De fait, ILIOS CONFORT se voit condamnée en appel et le jugement est confirmé dans son intégralité...

Une affaire courte, mais démontrant que si une société ne tient pas ses engagements, idéalement il est préférable de trouver un terrain d'entente en dehors de toute action judiciaire, qui risque de lui apporter une mauvaise publicité. 




III. EXPLICATIONS SUR LA MOTIVATION DE L'ARRÊT D'APPEL

On remarquera que, initialement, les acquéreurs ont assigné le vendeur pour tromperie sur l'autofinancement des panneaux.

Il est très difficile de démontrer une telle tromperie, mais rien n'interdit de regarder si l'acte de vente a été régulièrement conclu.

En effet, la Cour d'appel a annulé le contrat de vente, car le vendeur a signé avec ses clients un bon de commande lacunaire, c'est-à-dire qui ne renseignait pas suffisamment les acquéreurs.

Ainsi, en premier lieu, les juges d'appel relèvent que le bon de commande indique la marque de l'onduleur et de l'optimisateur, mais sans davantage d'éléments :

  • "si le bon de commande établi le 22 juin 2017 par un technicien de la société Ilios Confort et remis aux acheteurs indique la marque de l'ondulateur et de l'optimisateur, de nombreuses mentions en sont totalement absentes, rendant impossible de vérifier notamment les caractéristiques précises des biens vendus et/ou remplacés et de connaitre le nombre des panneaux remplacés, afin notamment de procéder à des comparaisons dans le délai de rétractation"

En effet, il aurait été opportun d'indiquer avec exactitude les caractéritiques techniques des matériels... afin d'opérer une recherche sur internet et savoir si leur prix était trop élevé, s'ils peuvent être remplacés en cas de panne, etc.

 

En second lieu, le bon de commande n'indique pas les délais de livraison des matériels et d'exécution des démarches administratives à la charge du vendeur :

  • "ce bon n'indique pas de manière précise les modalités et délais de livraison des biens ainsi que la date d'exécution de la prestation des services et de la mise en oeuvre effective de l'installation (il ne comporte en effet aucune mention à ce sujet)."

c'est une grave carence, car la loi et la jurisprudence sont très claires sur la question : tout bon de commande signé à domicile doit comprendre les délais de livraison ET les délais d'exécution des démarches administratives, si le vendeur se charge de ces dernières.
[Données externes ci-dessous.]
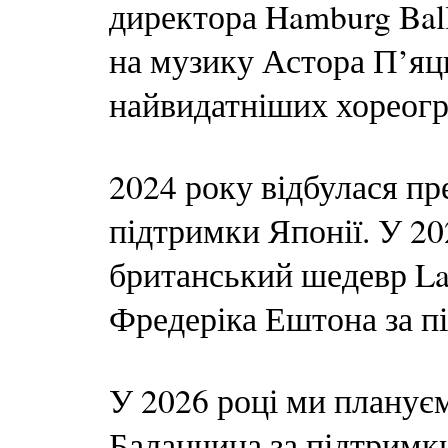
директора Hamburg Ball
на музику Астора П’яц
найвидатніших хореогр
2024 року відбулася пр
підтримки Японії. У 20
британський шедевр La 
Фредеріка Ештона за п
У 2026 році ми планує
Баланчина за підтримк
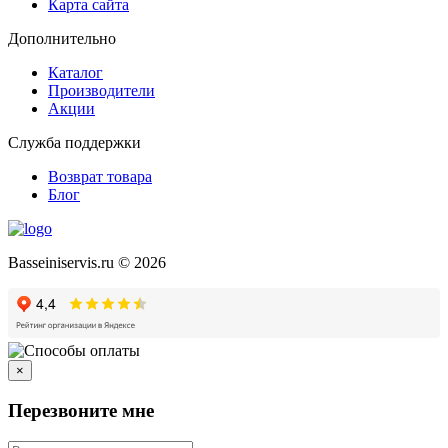
Карта сайта
Дополнительно
Каталог
Производители
Акции
Служба поддержки
Возврат товара
Блог
Basseiniservis.ru © 2026
×
Перезвоните мне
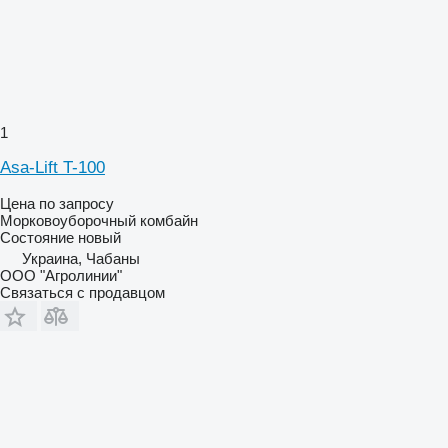
1
Asa-Lift T-100
Цена по запросу
Морковоуборочный комбайн
Состояние
новый
Украина, Чабаны
ООО "Агролинии"
Связаться с продавцом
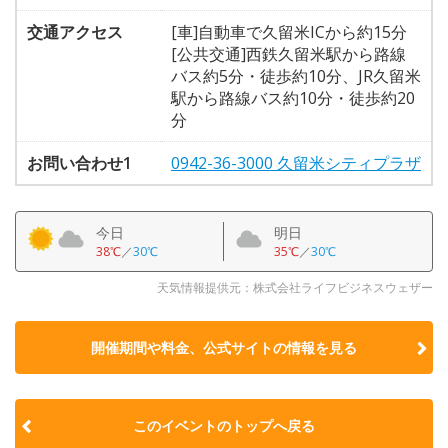
交通アクセス
[車]自動車で久留米ICから約15分
[公共交通]西鉄久留米駅から路線
バス約5分・徒歩約10分、JR久留米
駅から路線バス約10分・徒歩約20
分
お問い合わせ1
0942-36-3000 久留米シティプラザ
今日
明日
38℃
／
30℃
35℃
／
30℃
天気情報提供元：株式会社ライフビジネスウェザー
開催期間や料金、公式サイトの
情報を見る
このイベントのトップへ戻る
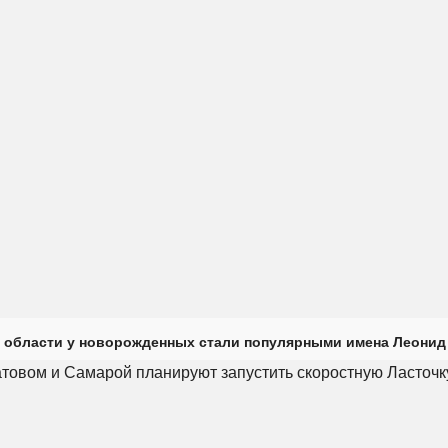
 области у новорожденных стали популярными имена Леонид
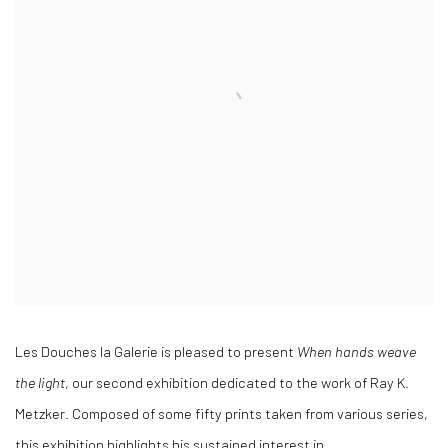
Les Douches la Galerie is pleased to present
When hands weave
the light
, our second exhibition dedicated to the work of Ray K.
Metzker. Composed of some fifty prints taken from various series,
this exhibition highlights his sustained interest in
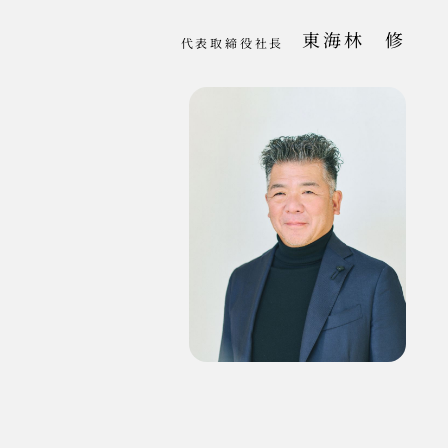
東海林 修
代表取締役社長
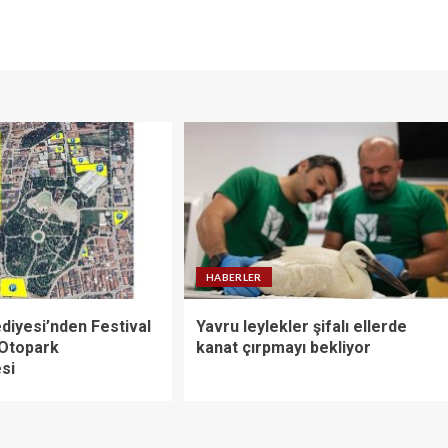
HABERLER
diyesi’nden Festival
Yavru leylekler şifalı ellerde
 Otopark
kanat çırpmayı bekliyor
si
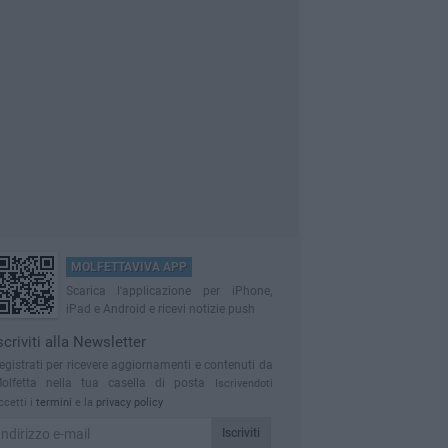
MOLFETTAVIVA APP
Scarica l'applicazione per iPhone,
iPad e Android e ricevi notizie push
scriviti alla Newsletter
egistrati per ricevere aggiornamenti e contenuti da
olfetta nella tua casella di posta
Iscrivendoti
ccetti i
termini
e la
privacy policy
Iscriviti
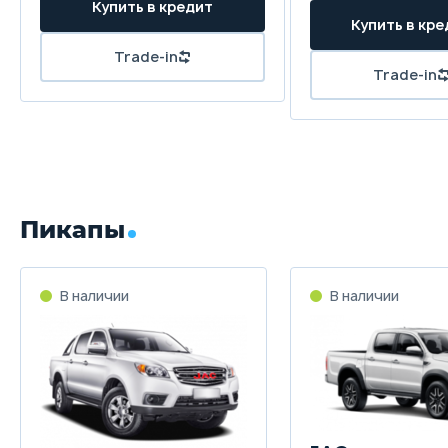
Купить в кредит
Купить в кре
Trade-in
Trade-in
Пикапы
В наличии
В наличии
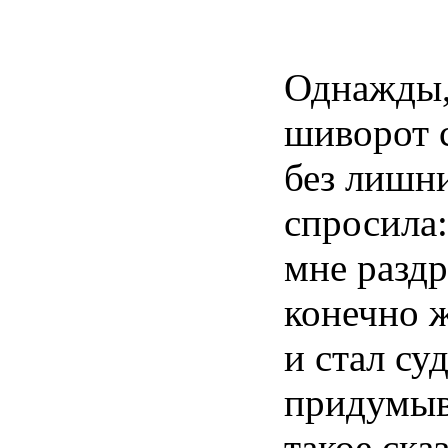
Однажды, 
шиворот с
без лишн
спросила:
мне раздр
конечно ж
и стал с
придумыв
такое ска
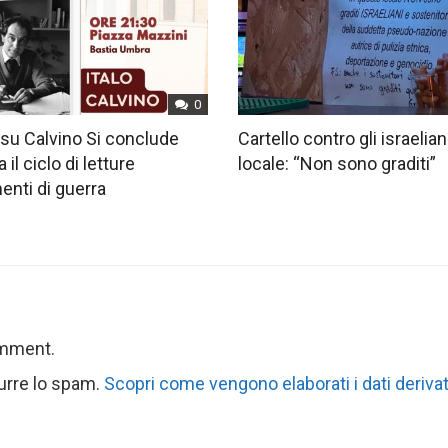
0
su Calvino Si conclude
Cartello contro gli israelian
 il ciclo di letture
locale: “Non sono graditi”
nti di guerra
omment.
durre lo spam.
Scopri come vengono elaborati i dati derivat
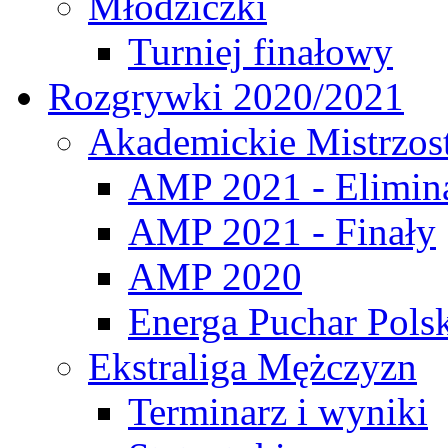
Młodziczki
Turniej finałowy
Rozgrywki 2020/2021
Akademickie Mistrzos
AMP 2021 - Elimin
AMP 2021 - Finały
AMP 2020
Energa Puchar Pols
Ekstraliga Mężczyzn
Terminarz i wyniki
Pour preuve, la Cour de cassation exige un délai d’exécution du contrat détaillant le délai de pose et le délai des prestations administratives, et non un délai approximatif, si le vendeur s'est chargé de toutes ces prestations (par exemple, la mention « délai maximum de 120 jours » est illégale) ; à défaut le contrat de vente est nul : (Civ. 1ère 15 juin 2022, n°21-11.747, Sté Groupe Eco habitat c/ X).

Certes, comme le soulevait la société ILIOS CONFORT, il est impossible de solliciter l'annulation d'un contrat en raison de son irrégularité, si l'acquéreur sait que ledit contrat est vicié (en ce sens, Civ. 1ère, 21 octobre 2020, n°18-26.761, X c/ BNP PARIBAS PERSONAL FINANCE et Sté SUNGOLD).

Cependant, dans la présente affaire, ce n'était pas le cas.

Du reste, la société ILIOS CONFORT avait soulevé le même argumentaire dans une affaire tranchée par le tribunal judiciaire de LILLE le 21 mars 2022, mais là encore, elle a été déboutée... D'ailleurs, cette société a interjeté appel de ce jugement, mais s'est désistée de son appel, lorsqu'elle s'est aperçue qu'elle était hors délai pour contester (voir CA DOUAI, 09 février 2023, RG n°22/02388).

En résumé, cet arrêt d'appel ne souffre d'aucune critique sur le plan juridique et peut se résumer de la sorte : un bon de commande non conforme à la loi est frappé de nullité si l'acheteur ignorait que ledit bon était vicié.